We continue to monitor the situation closely.
Comment 17 lsuarezpotts 2004-02-02 07:57:48 UTC
Mail is working its way through OOo but there is a lot of it.  As the engineer on duty reported, for 
Saturday, 
"Lots of mail is getting through. Between the hours of 7am and 8am today, for
example, the inbound mail exchanger for the Sun sites processed 41390 incoming
messages. Of these:
31214 (75%) were Novarg worms
5264 (13%) were spam
4912 (12%) were delivered on to one of the sun sites."

Saturday AM (-0800) is not a busy time.  The resulting load is probably producing some erratic 
behavior. Please indicate in this issue such behavior.
louis
Comment 18 grsingleton 2004-02-02 14:58:51 UTC
Created attachment 12840 [details]
DNS analysis for OOo
Comment 19 grsingleton 2004-02-02 14:59:25 UTC
The statistics are interesting but there is more to the problem. DNS for OOo has
errors that are preventing messages from being received. Please see the attachment.
Comment 20 lsuarezpotts 2004-02-02 19:22:48 UTC
updating the PCN issue accordingly; thanks Ger.
Louis
Comment 21 stx123 2004-02-03 18:18:42 UTC
You are certainly aware that asmx1 is not available since 4 hours...
Comment 22 Unknown 2004-02-03 18:36:03 UTC
Could you please elaborate a bit more on your statement "asmx1 is not available"?
Comment 23 stx123 2004-02-03 18:46:41 UTC
$ telnet asmx1.sfo.collab.net smtp
Trying 64.125.133.81...
telnet: connect to address 64.125.133.81: Connection refused
$
Comment 24 Unknown 2004-02-03 18:55:52 UTC
per our internal issue Ops has restated that the mail gateway is available and
is processing:

<snip>It's up and working fine, in fact it's processing mail at a rapid rate.
Unfortunately for periods of time it gets too busy and rejects new connections.
So, MTA's will just need to keep retrying (which they will do!) and eventually
the messages will be delivered. <snip>
Comment 25 lsuarezpotts 2004-02-03 19:20:19 UTC
Ger,
I presented your point to Ops at CollabNet. They appreciated the insight and data and systematically 
went through all the points. Mail is, at it happens, working fine--it's just that we are way overloaded, 
on the order of 3 million mail messages last week, 2.2 of which were clearly spam/viral. The errors you 
point to are not actually relevant.  Thus:

[quoting:]
ERROR: no SOA record for openoffice.org. from tld1.ultradns.net.
ERROR: no SOA record for openoffice.org. from tld2.ultradns.net.

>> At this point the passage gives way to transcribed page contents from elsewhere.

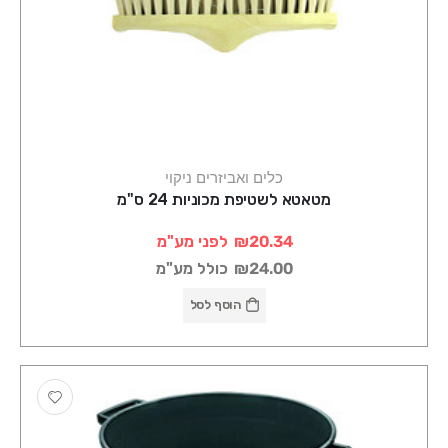
כלים ואביזרים ניקוי
מטאטא לשטיפת מכוניות 24 ס"מ
₪20.34
לפני מע"מ
₪24.00
כולל מע"מ
הוסף לסל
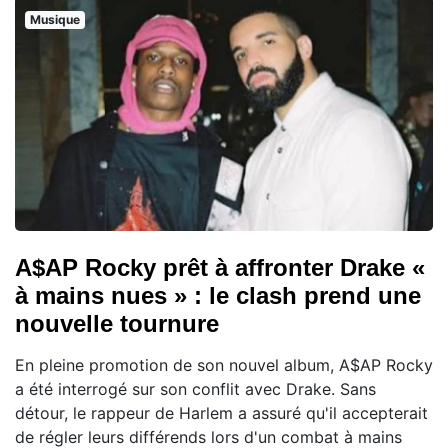
Musique
A$AP Rocky prêt à affronter Drake «
à mains nues » : le clash prend une
nouvelle tournure
En pleine promotion de son nouvel album, A$AP Rocky
a été interrogé sur son conflit avec Drake. Sans
détour, le rappeur de Harlem a assuré qu'il accepterait
de régler leurs différends lors d'un combat à mains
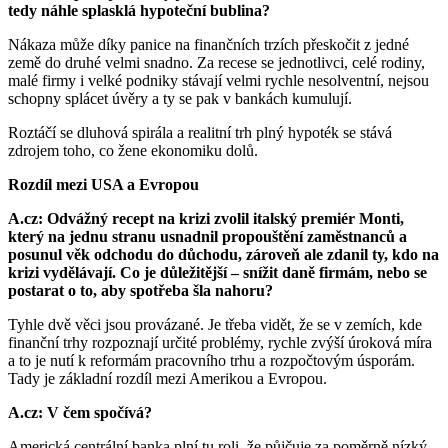
tedy náhle splasklá hypoteční bublina?
Nákaza může díky panice na finančních trzích přeskočit z jedné
země do druhé velmi snadno. Za recese se jednotlivci, celé rodiny,
malé firmy i velké podniky stávají velmi rychle nesolventní, nejsou
schopny splácet úvěry a ty se pak v bankách kumulují.
Roztáčí se dluhová spirála a realitní trh plný hypoték se stává
zdrojem toho, co žene ekonomiku dolů.
Rozdíl mezi USA a Evropou
A.cz: Odvážný recept na krizi zvolil italský premiér Monti,
který na jednu stranu usnadnil propouštění zaměstnanců a
posunul věk odchodu do důchodu, zároveň ale zdanil ty, kdo na
krizi vydělávají. Co je důležitější – snížit daně firmám, nebo se
postarat o to, aby spotřeba šla nahoru?
Tyhle dvě věci jsou provázané. Je třeba vidět, že se v zemích, kde
finanční trhy rozpoznají určité problémy, rychle zvýší úroková míra
a to je nutí k reformám pracovního trhu a rozpočtovým úsporám.
Tady je základní rozdíl mezi Amerikou a Evropou.
A.cz: V čem spočívá?
Americká centrální banka plní tu roli, že půjčuje za poměrně nízký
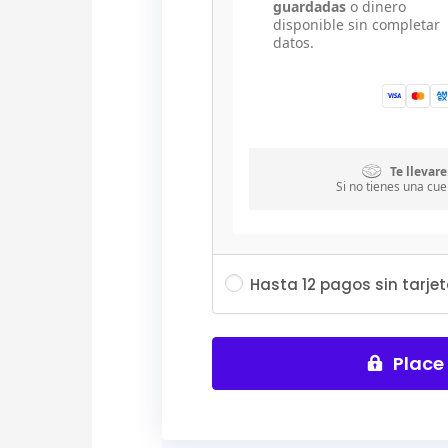
guardadas
o dinero
disponible sin completar
datos.
Te llevar
Si no tienes una cue
Hasta 12 pagos sin tarj
Place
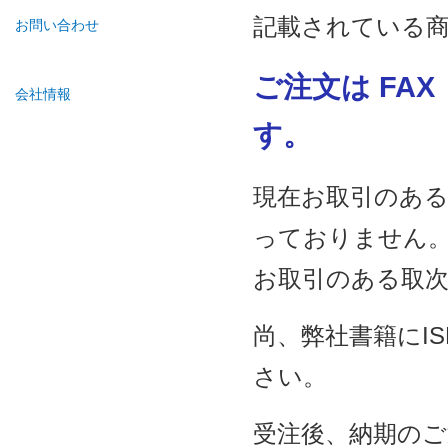
記載されている
お問い合わせ
ご注文は FAX
会社情報
す。
現在お取引のある
っておりません
お取引のある取
尚、弊社書籍にI
さい。
受注後、納期の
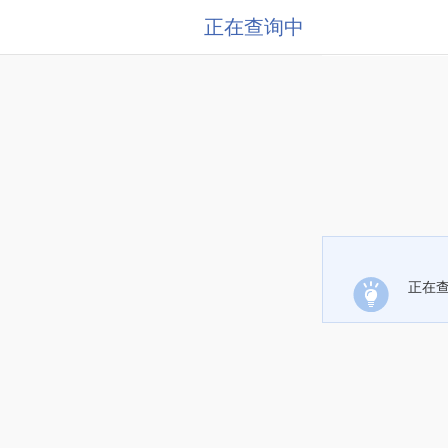
正在查询中
正在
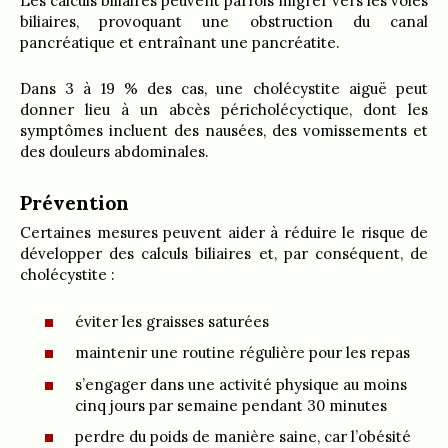
Les calculs biliaires peuvent parfois migrer vers les voies
biliaires, provoquant une obstruction du canal
pancréatique et entraînant une pancréatite.
Dans 3 à 19 % des cas, une cholécystite aiguë peut
donner lieu à un abcès péricholécyctique, dont les
symptômes incluent des nausées, des vomissements et
des douleurs abdominales.
Prévention
Certaines mesures peuvent aider à réduire le risque de
développer des calculs biliaires et, par conséquent, de
cholécystite :
éviter les graisses saturées
maintenir une routine régulière pour les repas
s’engager dans une activité physique au moins
cinq jours par semaine pendant 30 minutes
perdre du poids de manière saine, car l’obésité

These "errors" are meaningless. The toplevel server doesn't need an SOA record
for openoffice.org.  All the toplevel server needs is
the ns records for the openoffice domain. Our nameservers, ns{1,2,3}.collab.net
 have SOA records in place. A missing SOA record for the TLD server could
not have any possible effect on email delivery. For example, kernel.org also
"fails" this test.

The last error message looks valid, but is in fact wrong:
ERROR: NS list from openoffice.org. authoritative servers does not
  === match NS list from parent (org.) servers

If this were indeed true, it would be a misconfiguration, but it is
untrue. Doing the following queries easily proves this:
dig @TLD1.ULTRADNS.NET openoffice.org ns
dig @TLD2.ULTRADNS.NET openoffice.org ns
dig @ns1.collab.net. openoffice.org ns
dig @ns2.collab.net. openoffice.org ns
dig @ns3.collab.net. openoffice.org ns

End quote.

So, the fact of the matter is that things are working--but b/c of the tsunami of wormy crap coming 
from out there, the system is just slow in delivering mail.  
thanks for collaborating!
louis 
Comment 26 lsuarezpotts 2004-02-03 20:20:19 UTC
To give insight into how heavily the system is being taxed:

Quote:
FYI, on the outgoing side, here's stats through 10:30AM 
from openoffice. As you can see, plenty of mail going out!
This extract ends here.